Yet China’s image problem can’t be blamed entirely on the knee-jerk negativism of the Western media. For in too many respects, Chinese officials remain their own worst enemies. By throwing dissidents into the slammer (when, more cleverly, they should be co-opting them into the ruling party) or denouncing talented Chinese emigre artists as tools of Western ideological imperialism (when they should be at least playing it cool), they turn off many in the West. Such official narrow-mindedness mainly prompts people to wonder whether China is truly prepared for rough-and-ready modernization. Indeed, if globalization means nothing else, it surely entails letting in the winds of cultural change. National ideologies will need to broaden and become more cosmopolitan if they are to remain relevant. Nations that expect to benefit from globalization without ceding at least a measure of central control are kidding themselves.

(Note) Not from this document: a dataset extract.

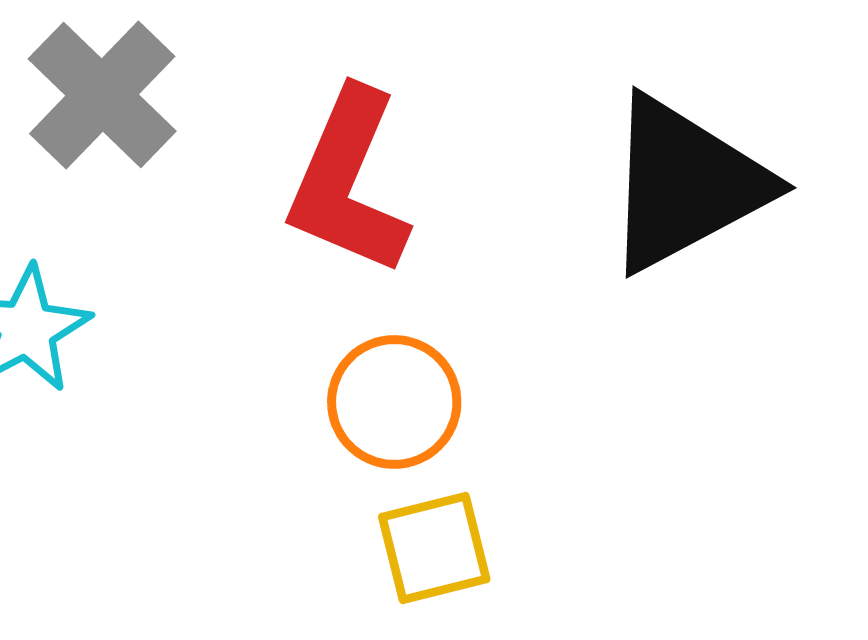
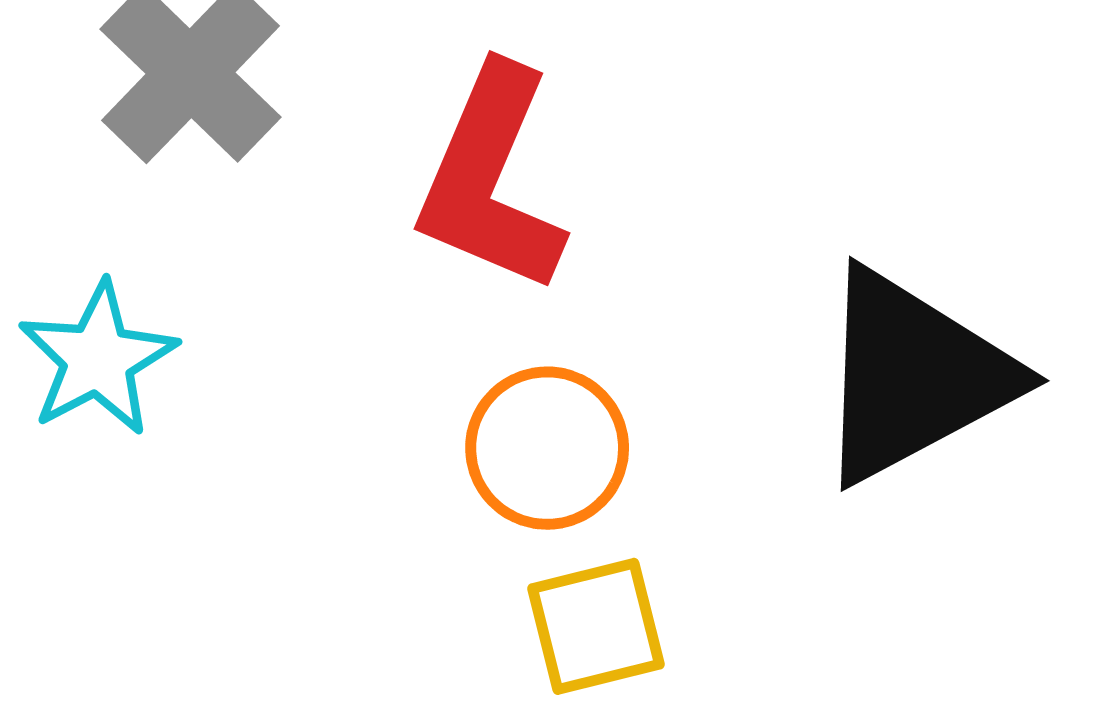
black triangle: (685, 184) -> (913, 376), moved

It may be a long time before China ditches its petty provincialism about the arts, but it had better not wait too long before coming to terms with the implications of needing the Internet. Beijing has made at least the intellectual decision to permit the Internet into China. In fact, today China is one of the world’s fastest-growing Internet countries. Yet, from time to time, one official or another pops up and says something that makes you wonder if they even understand the irrepressible nature of this technology. Last month, an official from the powerful State Council, responsible for regulating new technologies, sounded off about the government’s need to monitor any and all kinds of Internet news so as to make sure that all the news sources on the Internet were “reliable.” Good luck! Amazingly, China’s president himself was recently quoted as saying that “no facts should be distorted by the Internet”--a vain hope indeed.

China is not going to get very far trying to harness the Internet or by slapping irreverent artists around in public. If its leaders wish to achieve their goal of economic modernization, they must tame their antiquated censoriousness and control-freak instincts. China needs, and in many respects deserves, to be taken seriously. That’s why so many vigorously supported its campaign for admission to the World Trade Organization and for normal trade status with the U.S. Yet if Beijing expects artists to be reverential and the dynamic Internet to be a controllable information milieu, then its journey of a thousand miles is going to be a bumpy, slow experience for all involved. At some point people may get tired of waiting.